Hast du dir mal die AGBs von Steam durchgelesen? Die stehen Origin in nichts nach. Was meinst du, warum ich eine solche Abneigung gegen solche "Services" habe?

Grüsse,
Deimos


----------



## skuttner (12. Juli 2011)

das was ea macht macht steam doch schon laaaaaaaaange...(gibt es valve-spiele bei origin? nicht zu vergessen auch die "steamworks-spiele")

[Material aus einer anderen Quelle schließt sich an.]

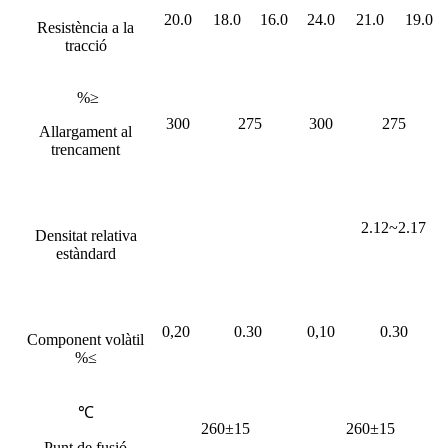
20.0
18.0
16.0
24.0
21.0
19.0
Resistència a la
tracció
%≥
300
275
300
275
Allargament al
trencament
2.12~2.17
Densitat relativa
estàndard
0,20
0.30
0,10
0.30
Component volàtil
%≤
℃
260±15
260±15
Punt de fusió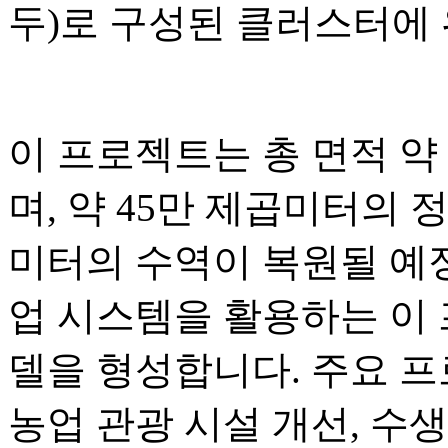
두)로 구성된 클러스터에
이 프로젝트는 총 면적 약 3
며, 약 45만 제곱미터의 정
미터의 수역이 복원될 예정
업 시스템을 활용하는 이
델을 형성합니다. 주요 
농업 관광 시설 개선, 수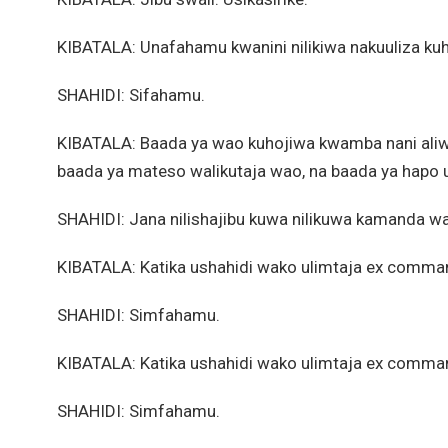
KIBATALA: Unafahamu kwanini nilikiwa nakuuliza k
SHAHIDI: Sifahamu.
KIBATALA: Baada ya wao kuhojiwa kwamba nani ali
baada ya mateso walikutaja wao, na baada ya hap
SHAHIDI: Jana nilishajibu kuwa nilikuwa kamanda w
KIBATALA: Katika ushahidi wako ulimtaja ex comma
SHAHIDI: Simfahamu.
KIBATALA: Katika ushahidi wako ulimtaja ex comma
SHAHIDI: Simfahamu.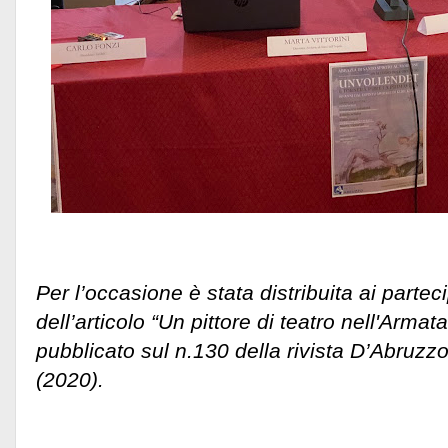
Per l’occasione è stata distribuita ai partec
dell’articolo “Un pittore di teatro nell'Armat
pubblicato sul n.130 della rivista D’Abruzz
(2020).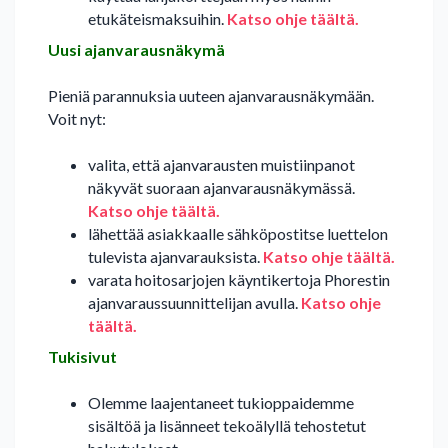
etukäteismaksuihin.
Katso ohje täältä.
Uusi ajanvarausnäkymä
Pieniä parannuksia uuteen ajanvarausnäkymään.
Voit nyt:
valita, että ajanvarausten muistiinpanot
näkyvät suoraan ajanvarausnäkymässä.
Katso ohje täältä.
lähettää asiakkaalle sähköpostitse luettelon
tulevista ajanvarauksista.
Katso ohje täältä.
varata hoitosarjojen käyntikertoja Phorestin
ajanvaraussuunnittelijan avulla.
Katso ohje
täältä.
Tukisivut
Olemme laajentaneet tukioppaidemme
sisältöä ja lisänneet tekoälyllä tehostetut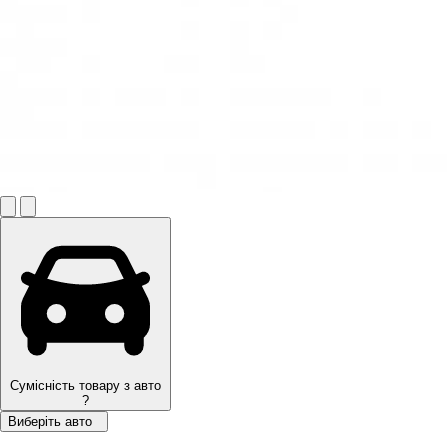
Сумісність товару з авто
?
Виберіть авто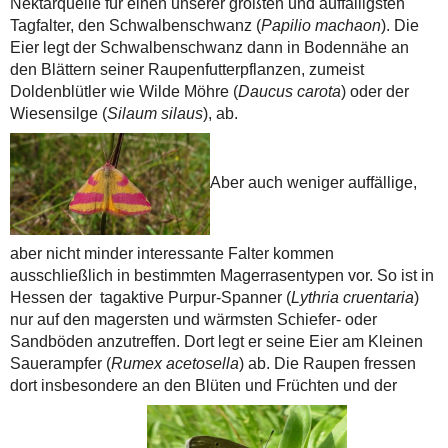
Nektarquelle für einen unserer größten und auffälligsten
Tagfalter, den Schwalbenschwanz (
Papilio machaon
). Die
Eier legt der Schwalbenschwanz dann in Bodennähe an
den Blättern seiner Raupenfutterpflanzen, zumeist
Doldenblütler wie Wilde Möhre (
Daucus carota
) oder der
Wiesensilge (
Silaum silaus
), ab.
Aber auch weniger auffällige,
aber nicht minder interessante Falter kommen
ausschließlich in bestimmten Magerrasentypen vor. So ist in
Hessen der tagaktive Purpur-Spanner (
Lythria cruentaria
)
nur auf den magersten und wärmsten Schiefer- oder
Sandböden anzutreffen. Dort legt er seine Eier am Kleinen
Sauerampfer (
Rumex acetosella
) ab. Die Raupen fressen
dort insbesondere an den Blüten und Früchten und der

klar würds mich nerven wenn ich viele solcher "steams" brauch,. aber 2 finde ich nicht schlimm...
im gegenteil: vll verbessert sich dadurch für uns user viel, da origin mehr anbieten muss um steam zu schlagen (und steam dann auch)


----------



## Duebelmaster (12. Juli 2011)

skuttner schrieb:


> allerdings muss ich auch sagen bei mir wichtigen spielen (wie bf3) werd ich wohl doch die dvd holen, aber bei vielen anderen spielen kann ich mir das sparen, was auch gut so ist...
> aber wer nur cds und dvds mag....ich sag nur: EINMAL umziehen


 
Sorry, aber ich möchte nach wie vor etwas in der Hand halten können für mein Geld, zumal die Download-Varianten auch noch teurer sind.
Bin vor einem halben Jahr wieder von CDs auf Platten (Vinyl, LP) umgestiegen und kann es nur jedem empfehlen. Man hat richtig was in der Hand, ist viel konzentrierter beim zuhören (ich hasse zappende Leute ^^) und die Qualität bei richtigem Equipment ist einfach nur umwerfend.
Die meisten Titel, die ich höre, sind bei ITunes und dergleichen ohnehin nicht zu finden.
Preislich gibt es kaum Unterschiede zu CDs, ich kann es daher nur jedem Sammler und Musikliebhaber empfehlen auf Platten umzusteigen bzw. diesem Format eine Chance zu geben. 
Tüfteln kann man da ebenfalls sehr sehr viel. 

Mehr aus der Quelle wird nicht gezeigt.